Find the foot of the perpendicular drawn from the point $\hat{i}+6\hat{j}+3\hat{k}$ to the line $\overrightarrow{r}=\hat{j}+2\hat{k}+\lambda \left(\hat{i}+2\hat{j}+3\hat{k}\right).$ Also, find the length of the perpendicular

Answer 1

Let L be the foot of the perpendicular drawn from the point P ($\hat{i}+6\hat{j}+3\hat{k}$) to the line $\overrightarrow{r}=\hat{j}+2\hat{k}+\lambda \left(\hat{i}+2\hat{j}+3\hat{k}\right).$

Let the position vector L be
$\overrightarrow{r}=\hat{j}+2\hat{k}+\lambda \left(\hat{i}+2\hat{j}+3\hat{k}\right)=\lambda \hat{i}+\left(1+2\lambda \right)\hat{j}+\left(2+3\lambda \right)\hat{k}$ ...(1)


Now,
$$\begin{gathered} \overrightarrow{PL}=\mathrm{Position}\mathrm{vector}\mathrm{of}L-\mathrm{Position}\mathrm{vector}\mathrm{of}P \\ \Rightarrow \overrightarrow{PL}=\left\{\lambda \hat{i}+\left(1+2\lambda \right)\hat{j}+\left(2+3\lambda \right)\hat{k}\right\}-\left(\hat{i}+6\hat{j}+3\hat{k}\right) \\ \Rightarrow \overrightarrow{PL}=\left(\lambda -1\right)\hat{i}+\left(2\lambda -5\right)\hat{j}+\left(3\lambda -1\right)\hat{k}...\left(2\right) \end{gathered}$$


Since $\overrightarrow{PL}$ is perpendicular to the given line, which is parallel to $\overrightarrow{b}=\hat{i}+2\hat{j}+3\hat{k}$, we have

$$\begin{gathered} \overrightarrow{PL}.\overrightarrow{b}=0 \\ \Rightarrow \left\{\left(\lambda -1\right)\hat{i}+\left(2\lambda -5\right)\hat{j}+\left(3\lambda -1\right)\hat{k}\right\}.\left(\hat{i}+2\hat{j}+3\hat{k}\right)=0 \\ \Rightarrow 1\left(\lambda -1\right)+2\left(2\lambda -5\right)+3\left(3\lambda -1\right)=0 \\ \Rightarrow \lambda =1 \end{gathered}$$

Substituting $\lambda =1$ in (1), we get the position vector of L as $\hat{i}+3\hat{j}+5\hat{k}$.

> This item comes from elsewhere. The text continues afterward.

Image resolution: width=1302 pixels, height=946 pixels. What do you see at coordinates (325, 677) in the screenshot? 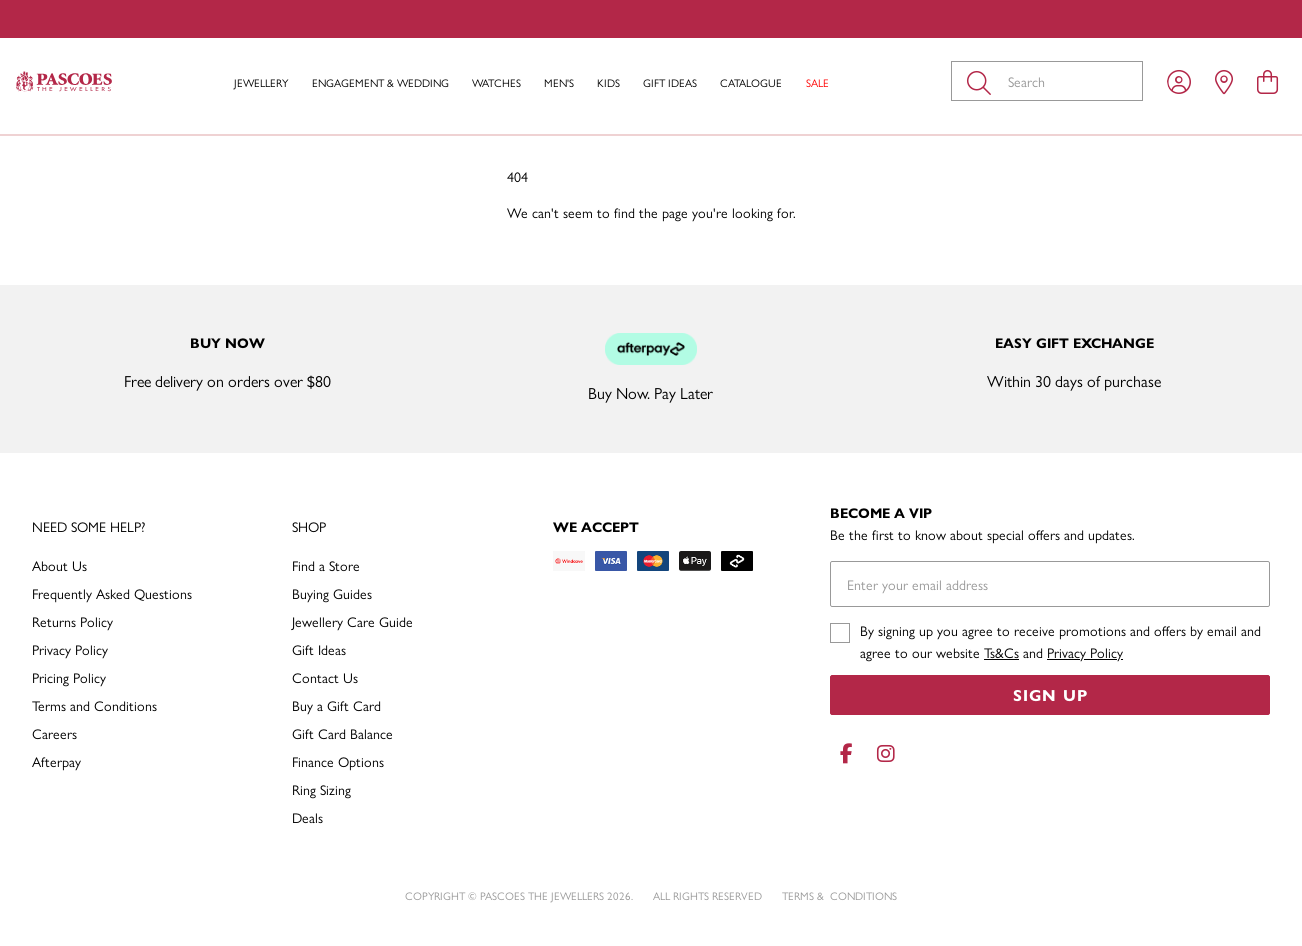 I see `Contact Us` at bounding box center [325, 677].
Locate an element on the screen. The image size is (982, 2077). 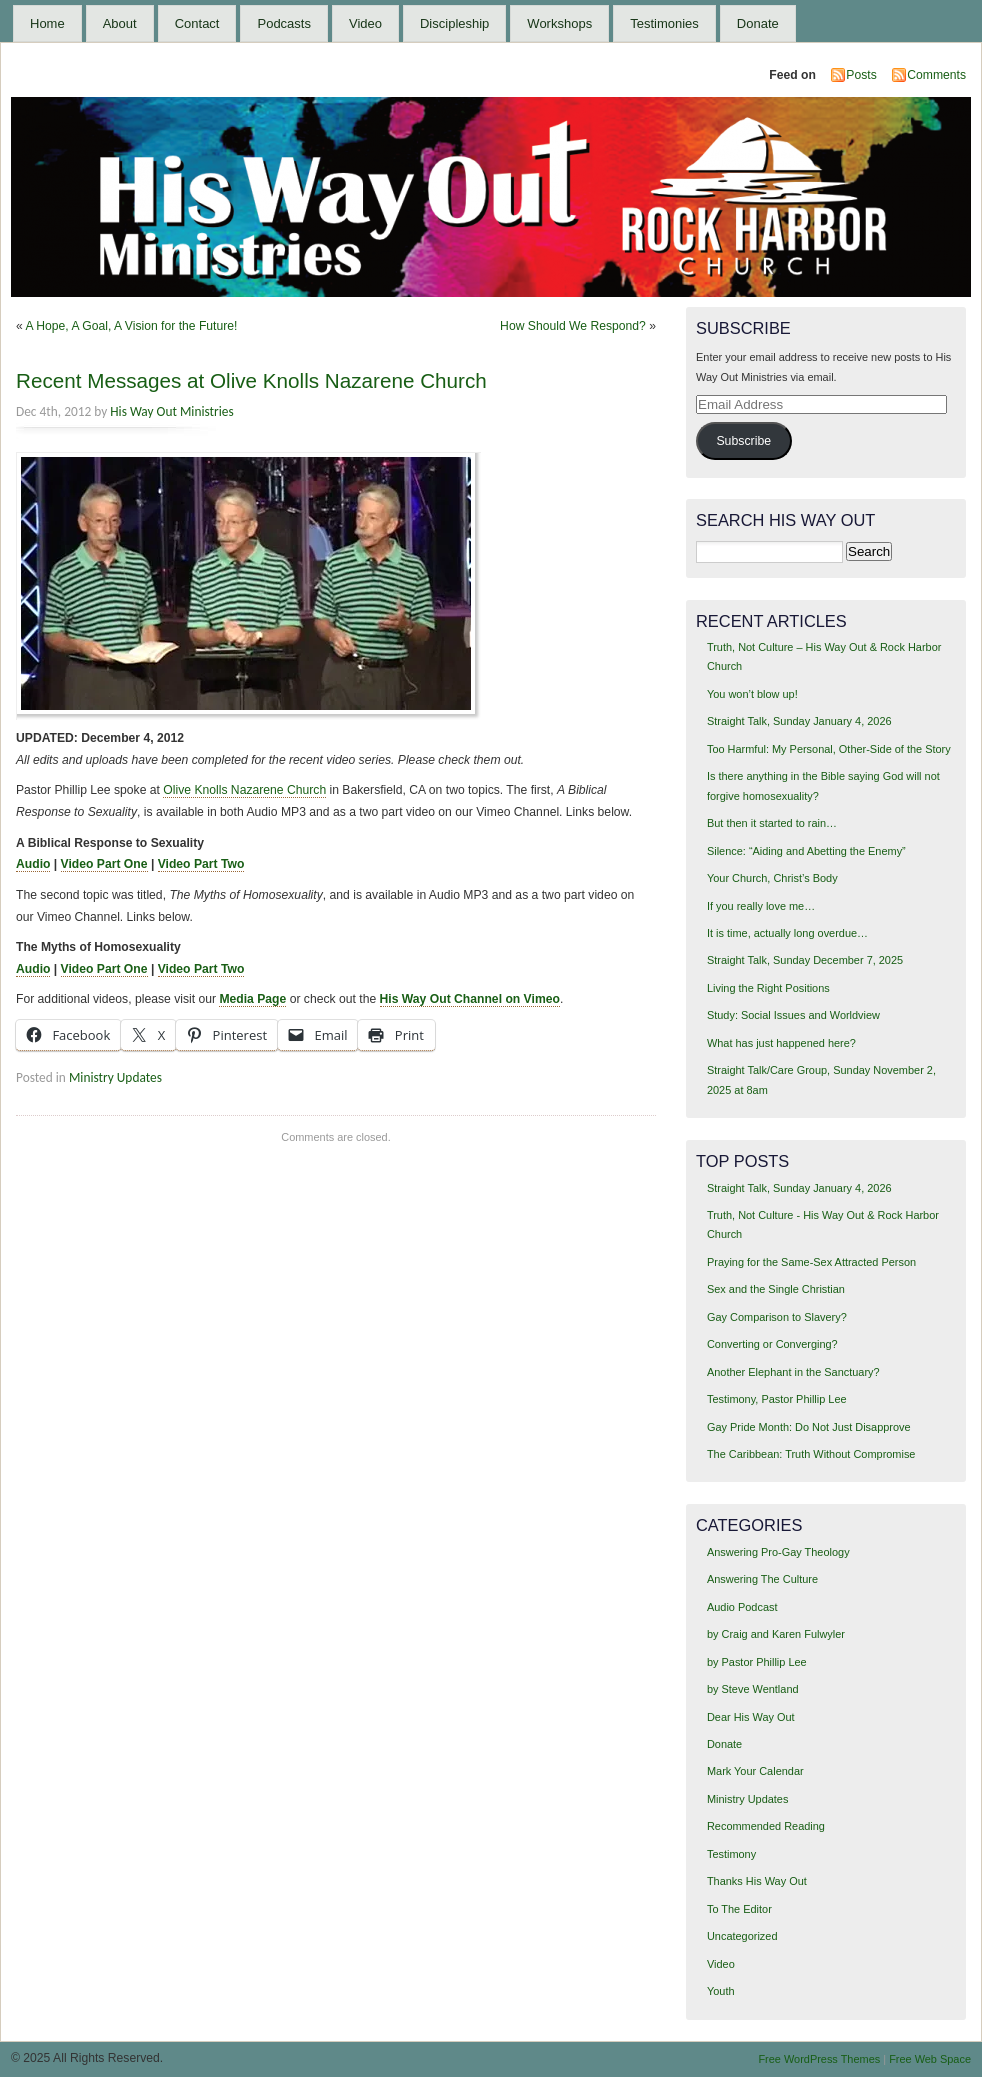 Donate is located at coordinates (758, 23).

Substituting $\lambda =1$ in (2), we get
$\overrightarrow{PL}=-3\hat{j}+2\hat{k}$
$$\begin{gathered} =\sqrt{{\left(-3\right)}^2+2^2} \\ =\sqrt{13} \end{gathered}$$

Hence, the length of the perpendicular from point P on PL is $\sqrt{13}\mathrm{units}$.